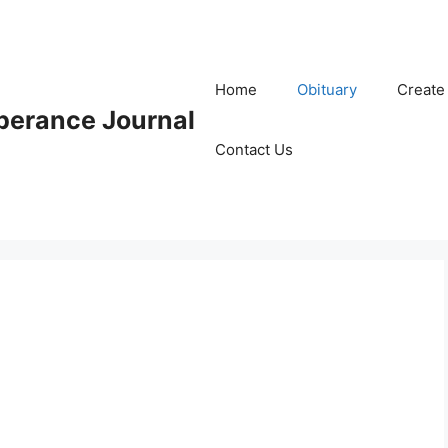
Home
Obituary
Create
erance Journal
Contact Us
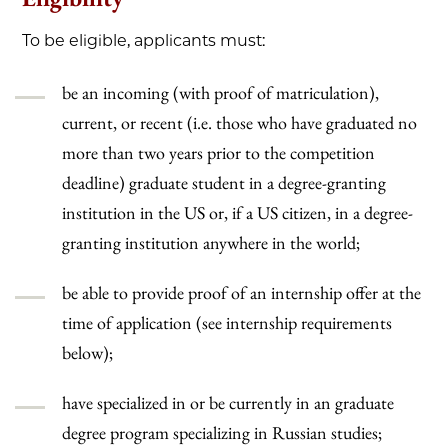
To be eligible, applicants must:
be an incoming (with proof of matriculation),
current, or recent (i.e. those who have graduated no
more than two years prior to the competition
deadline) graduate student in a degree-granting
institution in the US or, if a US citizen, in a degree-
granting institution anywhere in the world;
be able to provide proof of an internship offer at the
time of application (see internship requirements
below);
have specialized in or be currently in an graduate
degree program specializing in Russian studies;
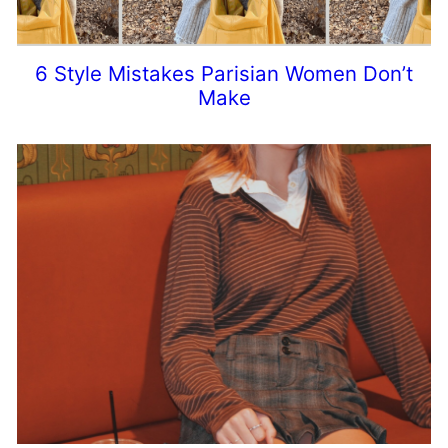
6 Style Mistakes Parisian Women Don’t
Make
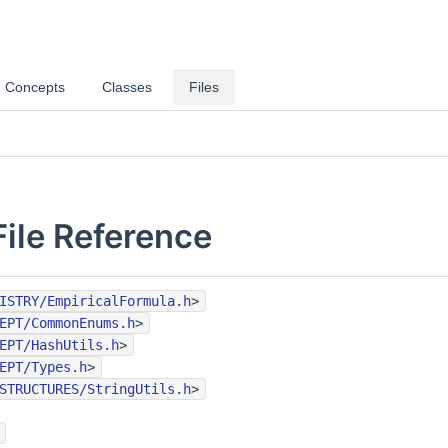
Concepts
Classes
Files
File Reference
ISTRY/EmpiricalFormula.h
>
EPT/CommonEnums.h
>
EPT/HashUtils.h
>
EPT/Types.h
>
STRUCTURES/StringUtils.h
>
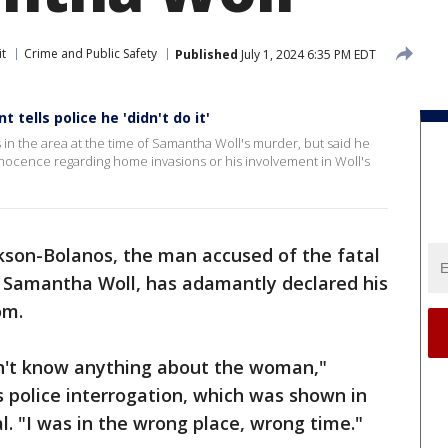
it
Crime and Public Safety
Published
July 1, 2024 6:35 PM EDT
tells police he 'didn't do it'
in the area at the time of Samantha Woll's murder, but said he
innocence regarding home invasions or his involvement in Woll's
kson-Bolanos, the man accused of the fatal
r Samantha Woll, has adamantly declared his
om.
on't know anything about the woman,"
s police interrogation, which was shown in
l. "I was in the wrong place, wrong time."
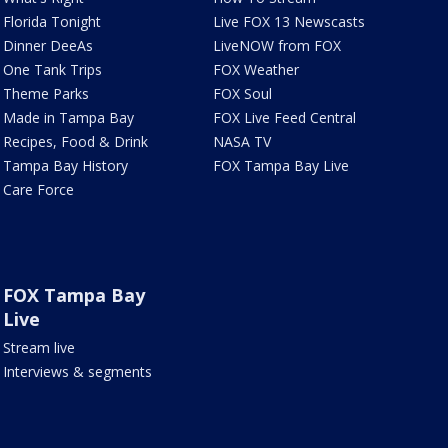
Florida Tonight
Live FOX 13 Newscasts
Dinner DeeAs
LiveNOW from FOX
One Tank Trips
FOX Weather
Theme Parks
FOX Soul
Made in Tampa Bay
FOX Live Feed Central
Recipes, Food & Drink
NASA TV
Tampa Bay History
FOX Tampa Bay Live
Care Force
FOX Tampa Bay
Live
Stream live
Interviews & segments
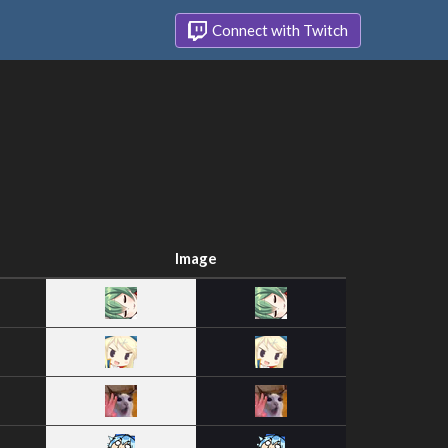
Connect with Twitch
Image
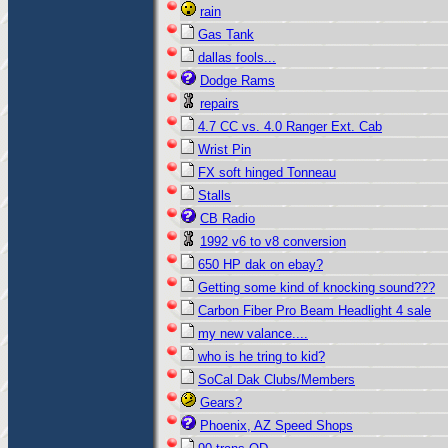
rain
Gas Tank
dallas fools...
Dodge Rams
repairs
4.7 CC vs. 4.0 Ranger Ext. Cab
Wrist Pin
FX soft hinged Tonneau
Stalls
CB Radio
1992 v6 to v8 conversion
650 HP dak on ebay?
Getting some kind of knocking sound???
Carbon Fiber Pro Beam Headlight 4 sale
my new valance....
who is he tring to kid?
SoCal Dak Clubs/Members
Gears?
Phoenix, AZ Speed Shops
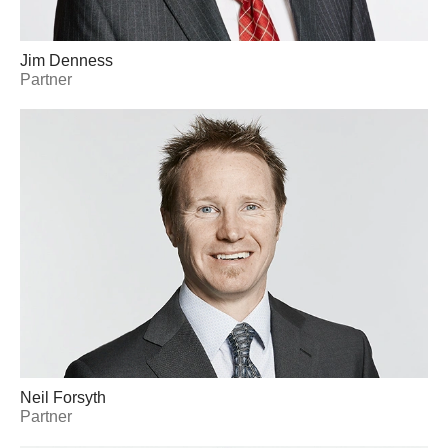
Jim Denness
Partner
Neil Forsyth
Partner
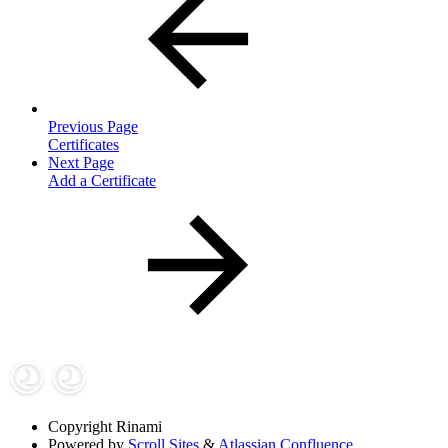
Previous Page
Certificates
Next Page
Add a Certificate
Copyright
Rinami
Powered by
Scroll Sites
&
Atlassian Confluence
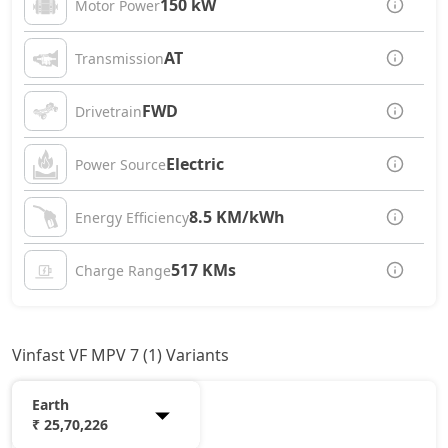
150 kW
Motor Power
AT
Transmission
FWD
Drivetrain
Electric
Power Source
8.5 KM/kWh
Energy Efficiency
517 KMs
Charge Range
Vinfast VF MPV 7 (1) Variants
Earth
₹ 25,70,226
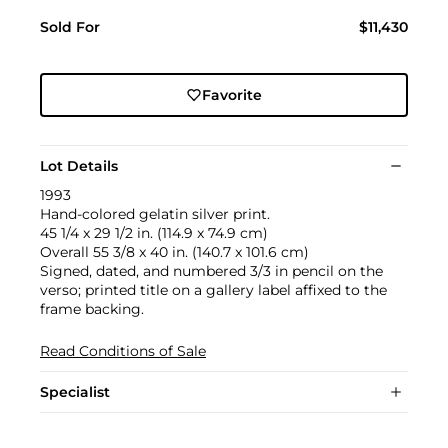
Sold For
$11,430
Favorite
Lot Details
1993
Hand-colored gelatin silver print.
45 1/4 x 29 1/2 in. (114.9 x 74.9 cm)
Overall 55 3/8 x 40 in. (140.7 x 101.6 cm)
Signed, dated, and numbered 3/3 in pencil on the
verso; printed title on a gallery label affixed to the
frame backing.
Read Conditions of Sale
Specialist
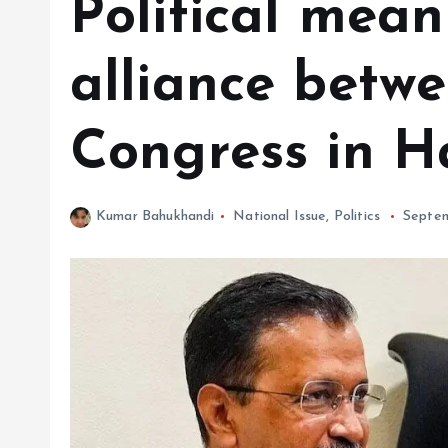
Political mean
alliance betw
Congress in 
Kumar Bahukhandi
National Issue
,
Politics
Septem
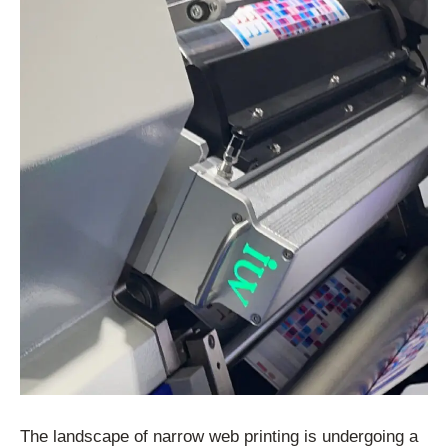
The landscape of narrow web printing is undergoing a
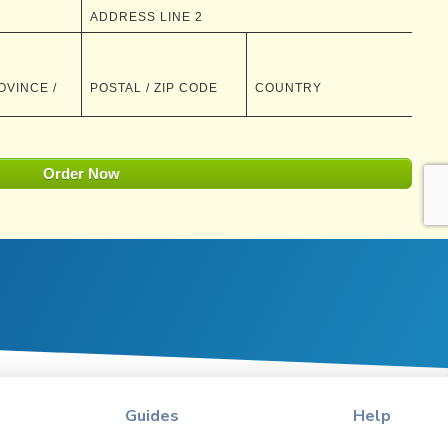
Guides
Help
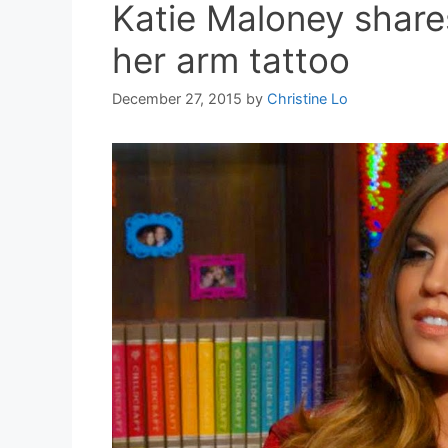
Katie Maloney share
her arm tattoo
December 27, 2015
by
Christine Lo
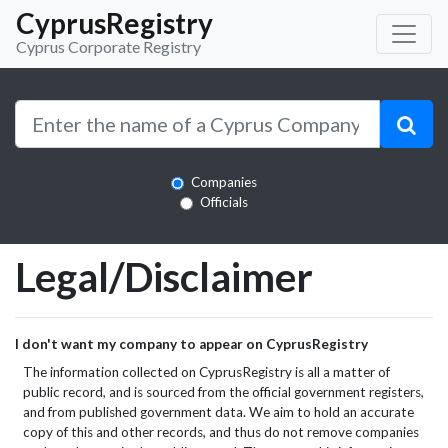
CyprusRegistry
Cyprus Corporate Registry
Companies
Officials
Legal/Disclaimer
I don't want my company to appear on CyprusRegistry
The information collected on CyprusRegistry is all a matter of
public record, and is sourced from the official government registers,
and from published government data. We aim to hold an accurate
copy of this and other records, and thus do not remove companies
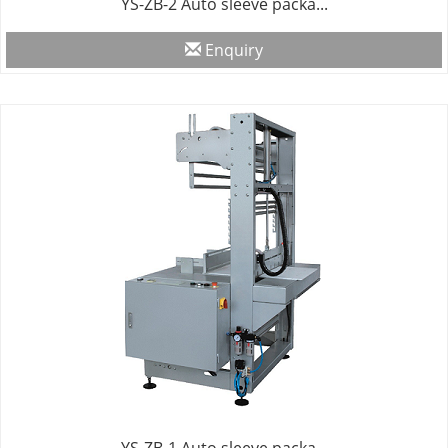
YS-ZB-2 Auto sleeve packa...
Enquiry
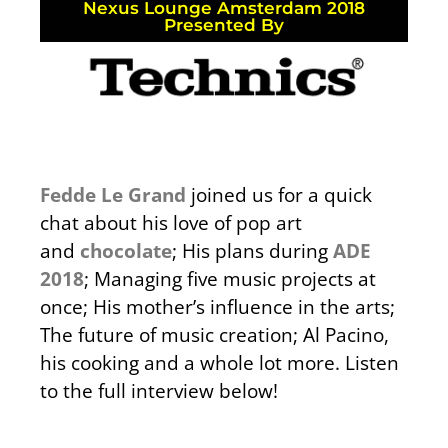
Nexus Lounge Amsterdam 2018
Presented By
Fedde Le Grand
joined us for a quick
chat about his love of pop art
and
chocolate
; His plans during
ADE
2018
; Managing five music projects at
once; His mother’s influence in the arts;
The future of music creation; Al Pacino,
his cooking and a whole lot more. Listen
to the full interview below!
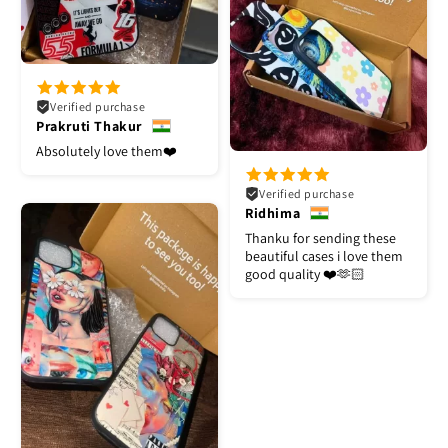
Verified purchase
Prakruti Thakur
Absolutely love them❤️
Verified purchase
Ridhima
Thanku for sending these
beautiful cases i love them
good quality ❤️🫶🏻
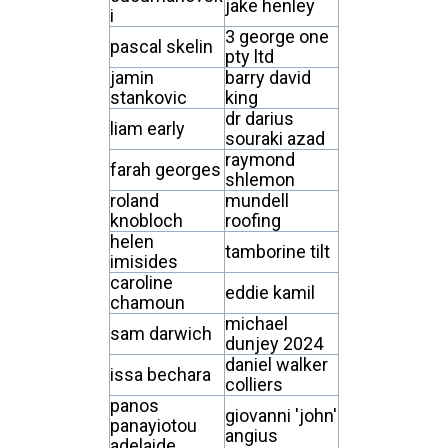
jake henley
i
3 george one
pascal skelin
pty ltd
jamin
barry david
stankovic
king
dr darius
liam early
souraki azad
raymond
farah georges
shlemon
roland
mundell
knobloch
roofing
helen
tamborine tilt
imisides
caroline
eddie kamil
chamoun
michael
sam darwich
dunjey 2024
daniel walker
issa bechara
colliers
panos
giovanni 'john'
panayiotou
angius
adelaide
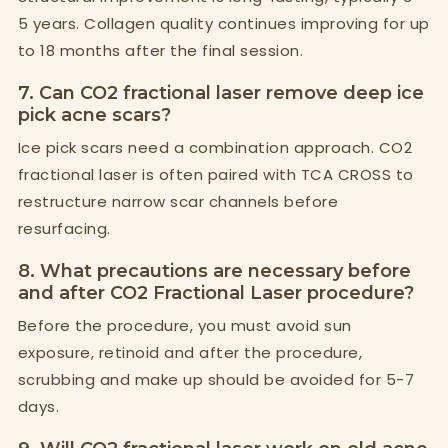
5 years. Collagen quality continues improving for up
to 18 months after the final session.
7. Can CO2 fractional laser remove deep ice
pick acne scars?
Ice pick scars need a combination approach. CO2
fractional laser is often paired with TCA CROSS to
restructure narrow scar channels before
resurfacing.
8. What precautions are necessary before
and after CO2 Fractional Laser procedure?
Before the procedure, you must avoid sun
exposure, retinoid and after the procedure,
scrubbing and make up should be avoided for 5-7
days.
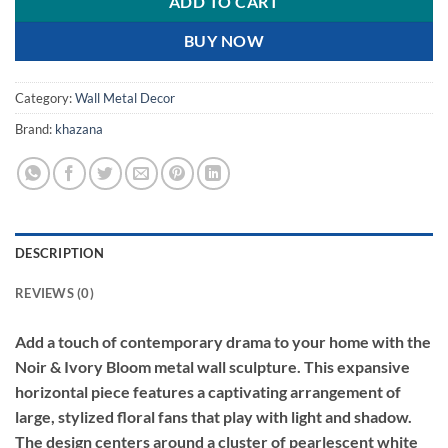
ADD TO CART
BUY NOW
Category:
Wall Metal Decor
Brand:
khazana
DESCRIPTION
REVIEWS (0)
Add a touch of contemporary drama to your home with the
Noir & Ivory Bloom metal wall sculpture. This expansive
horizontal piece features a captivating arrangement of
large, stylized floral fans that play with light and shadow.
The design centers around a cluster of pearlescent white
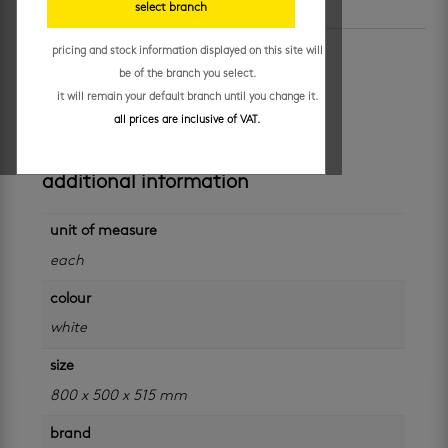
select branch
SKU:
HAM-800BOR
Categories:
cabinets
,
marble delight
pricing and stock information displayed on this site will
boston oak 800 combo
be of the branch you select.
it will remain your default branch until you change it.
R
8,899.95
/ each
all prices are inclusive of VAT.
additional information
unit of measure
each
colour
white
size
800 x 500 x 515 mm
brand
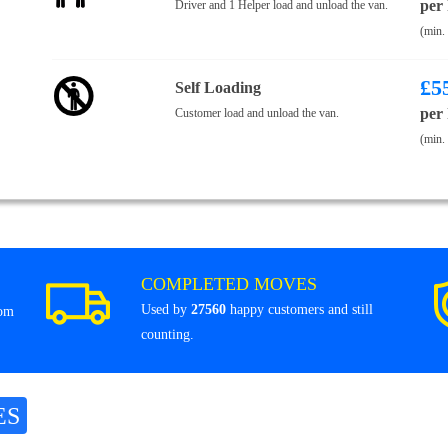
per
Driver and 1 Helper load and unload the van.
(min.
£
5
Self Loading
per
Customer load and unload the van.
(min.
COMPLETED MOVES
Used by
27560
happy customers and still
rom
counting.
ES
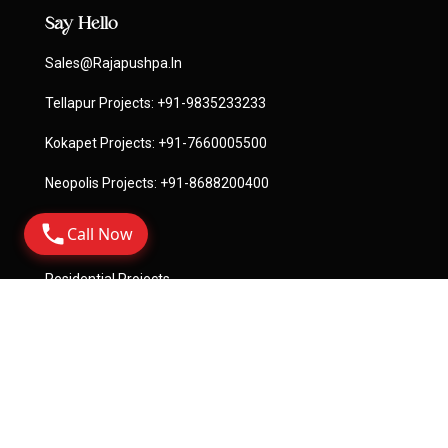
Say Hello
Sales@rajapushpa.in
Tellapur Projects:
+91-9835233233
Kokapet Projects:
+91-7660005500
Neopolis Projects:
+91-8688200400
Call Now
Quick Links
Residential Projects
Commercial Projects
License
Terms Of Service
Privacy Policy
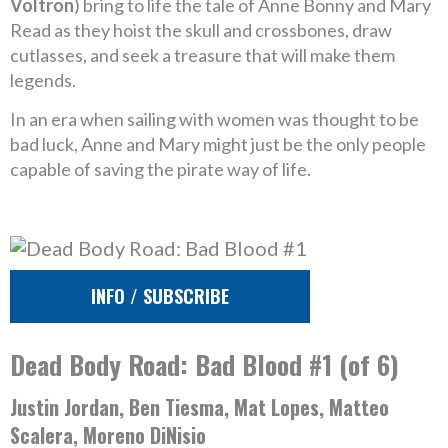
Voltron
) bring to life the tale of Anne Bonny and Mary
Read as they hoist the skull and crossbones, draw
cutlasses, and seek a treasure that will make them
legends.
In an era when sailing with women was thought to be
bad luck, Anne and Mary might just be the only people
capable of saving the pirate way of life.
INFO / SUBSCRIBE
Dead Body Road: Bad Blood #1 (of 6)
Justin Jordan, Ben Tiesma, Mat Lopes, Matteo
Scalera, Moreno DiNisio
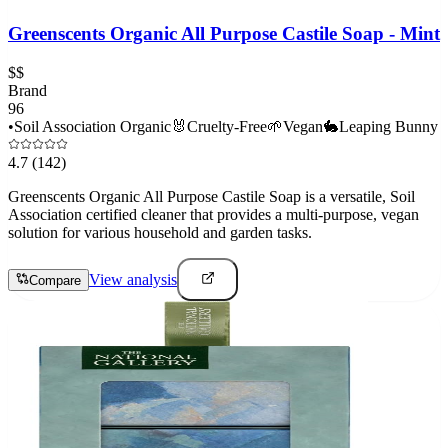
Greenscents Organic All Purpose Castile Soap - Mint
$$
Brand
96
•
Soil Association Organic
🐰
Cruelty-Free
🌱
Vegan
🐇
Leaping Bunny
4.7
(142)
Greenscents Organic All Purpose Castile Soap is a versatile, Soil
Association certified cleaner that provides a multi-purpose, vegan
solution for various household and garden tasks.
View analysis
Compare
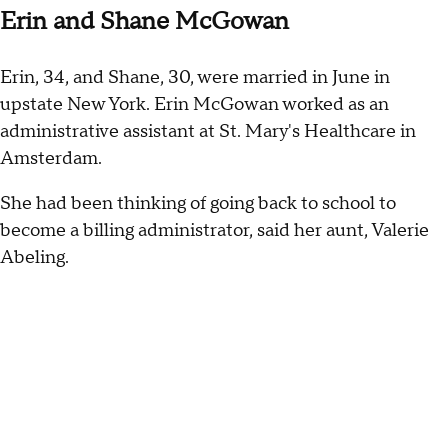
Erin and Shane McGowan
Erin, 34, and Shane, 30, were married in June in
upstate New York. Erin McGowan worked as an
administrative assistant at St. Mary's Healthcare in
Amsterdam.
She had been thinking of going back to school to
become a billing administrator, said her aunt, Valerie
Abeling.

— What you need to do —
Take the material above and output only the lines from the one that contains "Read as they" through the one that contains "Greenscents Organic All Purpose Castile Soap is", ends included and images left out.

— Solution to the problem —
Read as they hoist the skull and crossbones, draw
cutlasses, and seek a treasure that will make them
legends.
In an era when sailing with women was thought to be
bad luck, Anne and Mary might just be the only people
capable of saving the pirate way of life.
INFO / SUBSCRIBE
Dead Body Road: Bad Blood #1 (of 6)
Justin Jordan, Ben Tiesma, Mat Lopes, Matteo
Scalera, Moreno DiNisio
Greenscents Organic All Purpose Castile Soap - Mint
$$
Brand
96
•
Soil Association Organic
🐰
Cruelty-Free
🌱
Vegan
🐇
Leaping Bunny
4.7
(142)
Greenscents Organic All Purpose Castile Soap is a versatile, Soil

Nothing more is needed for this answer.